◆ TASK STATEMENT
In the listing below, identify each line with the word "local" and return those lines.

◆ DATA FOR ANALYSIS
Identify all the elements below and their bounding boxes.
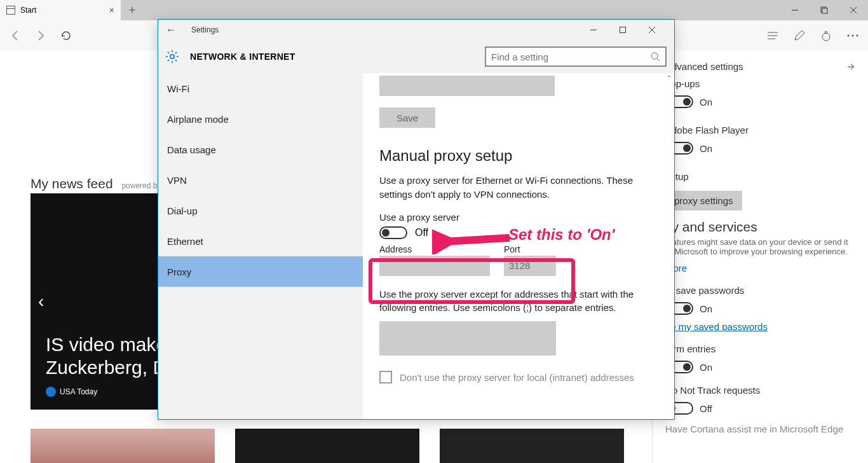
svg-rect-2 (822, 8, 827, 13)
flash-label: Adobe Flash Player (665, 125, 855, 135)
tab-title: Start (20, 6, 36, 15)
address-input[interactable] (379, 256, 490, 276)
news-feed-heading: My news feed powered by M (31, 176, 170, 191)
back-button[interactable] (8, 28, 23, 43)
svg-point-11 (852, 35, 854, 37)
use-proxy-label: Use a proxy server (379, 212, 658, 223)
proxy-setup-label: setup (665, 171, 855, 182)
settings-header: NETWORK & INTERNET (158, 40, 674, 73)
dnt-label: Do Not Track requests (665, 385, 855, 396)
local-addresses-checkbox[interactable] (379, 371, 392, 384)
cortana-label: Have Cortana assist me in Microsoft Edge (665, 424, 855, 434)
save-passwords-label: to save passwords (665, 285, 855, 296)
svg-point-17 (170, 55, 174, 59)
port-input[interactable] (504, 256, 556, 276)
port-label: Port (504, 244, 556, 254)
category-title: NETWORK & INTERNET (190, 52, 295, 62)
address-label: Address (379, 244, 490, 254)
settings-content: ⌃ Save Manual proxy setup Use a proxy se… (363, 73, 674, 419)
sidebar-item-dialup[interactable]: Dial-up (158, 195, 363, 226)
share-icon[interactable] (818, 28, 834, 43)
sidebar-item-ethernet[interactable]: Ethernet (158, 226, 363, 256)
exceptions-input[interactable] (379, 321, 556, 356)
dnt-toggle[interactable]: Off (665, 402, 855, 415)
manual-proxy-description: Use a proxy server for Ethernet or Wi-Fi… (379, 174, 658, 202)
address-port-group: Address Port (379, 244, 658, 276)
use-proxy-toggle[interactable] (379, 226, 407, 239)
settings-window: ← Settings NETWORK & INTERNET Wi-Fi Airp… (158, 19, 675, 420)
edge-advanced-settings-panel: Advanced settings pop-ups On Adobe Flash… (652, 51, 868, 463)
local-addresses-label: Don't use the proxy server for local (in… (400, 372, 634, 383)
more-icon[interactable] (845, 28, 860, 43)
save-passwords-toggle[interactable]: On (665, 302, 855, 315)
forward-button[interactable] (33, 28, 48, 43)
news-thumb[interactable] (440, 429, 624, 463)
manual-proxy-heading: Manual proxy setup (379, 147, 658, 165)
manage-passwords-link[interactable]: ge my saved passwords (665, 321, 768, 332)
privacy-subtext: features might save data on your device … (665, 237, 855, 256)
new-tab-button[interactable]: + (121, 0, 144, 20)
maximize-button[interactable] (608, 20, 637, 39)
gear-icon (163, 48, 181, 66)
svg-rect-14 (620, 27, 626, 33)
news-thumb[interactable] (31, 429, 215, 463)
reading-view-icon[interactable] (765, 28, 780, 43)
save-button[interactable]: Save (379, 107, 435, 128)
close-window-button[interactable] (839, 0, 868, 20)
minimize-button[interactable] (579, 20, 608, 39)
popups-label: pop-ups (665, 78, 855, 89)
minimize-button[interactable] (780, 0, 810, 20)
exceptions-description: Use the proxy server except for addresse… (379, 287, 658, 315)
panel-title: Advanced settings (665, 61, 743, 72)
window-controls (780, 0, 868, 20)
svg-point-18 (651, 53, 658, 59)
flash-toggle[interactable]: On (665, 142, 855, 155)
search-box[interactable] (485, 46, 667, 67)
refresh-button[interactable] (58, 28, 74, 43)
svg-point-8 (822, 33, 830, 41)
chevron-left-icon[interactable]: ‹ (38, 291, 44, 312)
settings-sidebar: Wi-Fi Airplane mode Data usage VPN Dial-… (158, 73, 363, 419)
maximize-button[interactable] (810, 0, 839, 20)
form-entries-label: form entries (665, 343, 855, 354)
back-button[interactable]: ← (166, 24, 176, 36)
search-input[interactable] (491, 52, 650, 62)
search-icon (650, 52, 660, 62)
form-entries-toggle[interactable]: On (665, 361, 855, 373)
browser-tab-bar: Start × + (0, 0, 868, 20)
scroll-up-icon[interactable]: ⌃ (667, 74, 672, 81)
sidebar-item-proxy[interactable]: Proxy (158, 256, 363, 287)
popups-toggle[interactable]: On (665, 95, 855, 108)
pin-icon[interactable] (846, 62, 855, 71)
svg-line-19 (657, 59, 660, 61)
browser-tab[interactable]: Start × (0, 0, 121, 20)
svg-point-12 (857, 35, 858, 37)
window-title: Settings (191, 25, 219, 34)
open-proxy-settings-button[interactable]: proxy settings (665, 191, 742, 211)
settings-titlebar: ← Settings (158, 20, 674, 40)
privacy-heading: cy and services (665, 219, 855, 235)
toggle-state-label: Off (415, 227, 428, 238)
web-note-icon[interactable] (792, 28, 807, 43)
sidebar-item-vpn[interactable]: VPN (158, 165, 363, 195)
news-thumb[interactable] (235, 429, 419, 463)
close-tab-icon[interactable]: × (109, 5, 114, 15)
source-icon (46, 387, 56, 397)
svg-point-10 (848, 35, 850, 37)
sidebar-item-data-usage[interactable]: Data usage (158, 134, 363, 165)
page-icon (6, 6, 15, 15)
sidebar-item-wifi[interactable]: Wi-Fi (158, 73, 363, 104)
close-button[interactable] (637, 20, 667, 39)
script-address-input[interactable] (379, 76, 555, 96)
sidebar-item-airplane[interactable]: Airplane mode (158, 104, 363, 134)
---
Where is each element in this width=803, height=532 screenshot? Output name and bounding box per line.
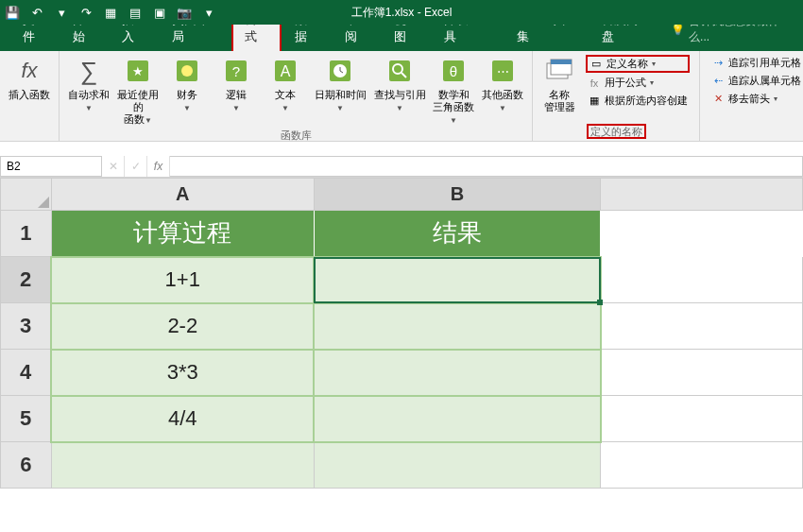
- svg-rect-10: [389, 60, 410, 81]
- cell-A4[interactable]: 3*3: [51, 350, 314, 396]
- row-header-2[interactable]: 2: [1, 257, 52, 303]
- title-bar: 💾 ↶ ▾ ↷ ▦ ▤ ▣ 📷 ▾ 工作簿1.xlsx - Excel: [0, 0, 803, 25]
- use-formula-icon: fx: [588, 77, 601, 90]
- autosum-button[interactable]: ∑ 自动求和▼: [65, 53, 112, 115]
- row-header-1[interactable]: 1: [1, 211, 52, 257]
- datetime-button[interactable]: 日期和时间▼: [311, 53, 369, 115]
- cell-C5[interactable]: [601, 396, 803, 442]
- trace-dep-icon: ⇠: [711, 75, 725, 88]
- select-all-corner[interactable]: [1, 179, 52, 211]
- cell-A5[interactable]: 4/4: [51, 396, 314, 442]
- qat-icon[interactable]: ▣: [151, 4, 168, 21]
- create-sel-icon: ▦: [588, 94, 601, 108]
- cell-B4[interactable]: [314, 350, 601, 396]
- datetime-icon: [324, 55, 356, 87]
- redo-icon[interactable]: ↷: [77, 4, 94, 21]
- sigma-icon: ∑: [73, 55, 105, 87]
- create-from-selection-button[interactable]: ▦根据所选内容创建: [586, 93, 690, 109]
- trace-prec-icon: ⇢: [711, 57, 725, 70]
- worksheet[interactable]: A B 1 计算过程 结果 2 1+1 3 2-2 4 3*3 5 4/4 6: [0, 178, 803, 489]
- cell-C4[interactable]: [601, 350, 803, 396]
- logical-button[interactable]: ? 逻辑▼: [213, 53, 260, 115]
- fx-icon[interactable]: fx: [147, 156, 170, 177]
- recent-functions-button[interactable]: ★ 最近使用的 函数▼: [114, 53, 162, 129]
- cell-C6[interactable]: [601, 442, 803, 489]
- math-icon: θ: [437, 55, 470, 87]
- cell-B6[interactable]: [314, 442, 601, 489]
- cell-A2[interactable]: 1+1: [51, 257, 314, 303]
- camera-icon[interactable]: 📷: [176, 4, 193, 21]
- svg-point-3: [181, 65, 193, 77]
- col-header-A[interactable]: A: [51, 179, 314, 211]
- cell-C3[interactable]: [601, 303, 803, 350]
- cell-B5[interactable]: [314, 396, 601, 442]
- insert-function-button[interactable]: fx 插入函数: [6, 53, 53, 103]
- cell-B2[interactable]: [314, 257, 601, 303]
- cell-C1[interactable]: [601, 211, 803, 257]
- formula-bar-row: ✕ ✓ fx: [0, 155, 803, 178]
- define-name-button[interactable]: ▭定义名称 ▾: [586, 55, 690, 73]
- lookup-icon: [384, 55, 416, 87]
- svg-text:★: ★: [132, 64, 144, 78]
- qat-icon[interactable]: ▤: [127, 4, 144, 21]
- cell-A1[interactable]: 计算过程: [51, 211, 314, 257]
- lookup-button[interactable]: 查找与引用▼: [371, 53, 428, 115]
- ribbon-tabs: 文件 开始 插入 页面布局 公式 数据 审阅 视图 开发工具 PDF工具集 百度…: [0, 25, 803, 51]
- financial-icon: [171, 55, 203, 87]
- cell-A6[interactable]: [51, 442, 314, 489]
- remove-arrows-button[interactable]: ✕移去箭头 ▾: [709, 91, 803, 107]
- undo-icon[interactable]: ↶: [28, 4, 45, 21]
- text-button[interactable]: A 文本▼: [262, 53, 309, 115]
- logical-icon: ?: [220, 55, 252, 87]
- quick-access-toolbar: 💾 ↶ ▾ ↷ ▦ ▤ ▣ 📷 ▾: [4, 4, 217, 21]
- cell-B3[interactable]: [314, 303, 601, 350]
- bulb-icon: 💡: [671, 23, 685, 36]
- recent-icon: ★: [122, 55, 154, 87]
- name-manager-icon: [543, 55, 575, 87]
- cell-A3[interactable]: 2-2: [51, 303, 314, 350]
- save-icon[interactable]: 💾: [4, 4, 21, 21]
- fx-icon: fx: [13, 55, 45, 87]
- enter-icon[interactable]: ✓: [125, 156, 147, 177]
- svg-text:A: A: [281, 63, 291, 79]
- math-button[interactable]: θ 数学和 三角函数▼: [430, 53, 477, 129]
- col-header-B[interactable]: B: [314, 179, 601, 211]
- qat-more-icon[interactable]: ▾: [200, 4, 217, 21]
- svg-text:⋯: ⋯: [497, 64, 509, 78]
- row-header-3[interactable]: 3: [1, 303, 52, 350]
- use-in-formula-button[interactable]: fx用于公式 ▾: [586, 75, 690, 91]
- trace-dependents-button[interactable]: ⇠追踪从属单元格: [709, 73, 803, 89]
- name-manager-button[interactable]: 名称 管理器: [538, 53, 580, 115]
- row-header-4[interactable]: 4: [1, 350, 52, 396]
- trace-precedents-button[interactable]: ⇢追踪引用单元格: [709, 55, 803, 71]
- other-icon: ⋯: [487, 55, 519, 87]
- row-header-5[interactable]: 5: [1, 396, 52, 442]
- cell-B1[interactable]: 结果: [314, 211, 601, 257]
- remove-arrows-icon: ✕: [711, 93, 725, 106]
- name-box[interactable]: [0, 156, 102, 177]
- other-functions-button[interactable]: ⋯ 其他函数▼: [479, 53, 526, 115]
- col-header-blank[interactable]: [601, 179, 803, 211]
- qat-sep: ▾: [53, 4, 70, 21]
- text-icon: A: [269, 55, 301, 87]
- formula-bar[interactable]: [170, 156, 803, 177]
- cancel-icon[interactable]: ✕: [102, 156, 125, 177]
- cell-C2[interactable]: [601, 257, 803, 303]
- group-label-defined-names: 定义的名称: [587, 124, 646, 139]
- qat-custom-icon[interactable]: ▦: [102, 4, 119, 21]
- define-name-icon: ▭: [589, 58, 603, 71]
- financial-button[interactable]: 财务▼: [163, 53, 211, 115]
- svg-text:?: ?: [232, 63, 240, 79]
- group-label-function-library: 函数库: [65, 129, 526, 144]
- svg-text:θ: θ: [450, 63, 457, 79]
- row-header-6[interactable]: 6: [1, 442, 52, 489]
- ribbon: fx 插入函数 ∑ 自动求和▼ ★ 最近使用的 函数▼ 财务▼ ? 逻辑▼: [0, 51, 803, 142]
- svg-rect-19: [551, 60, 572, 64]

◆ RESPONSE TO THE EXERCISE
local-addresses-checkbox[interactable] (379, 371, 392, 384)
local-addresses-label: Don't use the proxy server for local (in… (400, 372, 634, 383)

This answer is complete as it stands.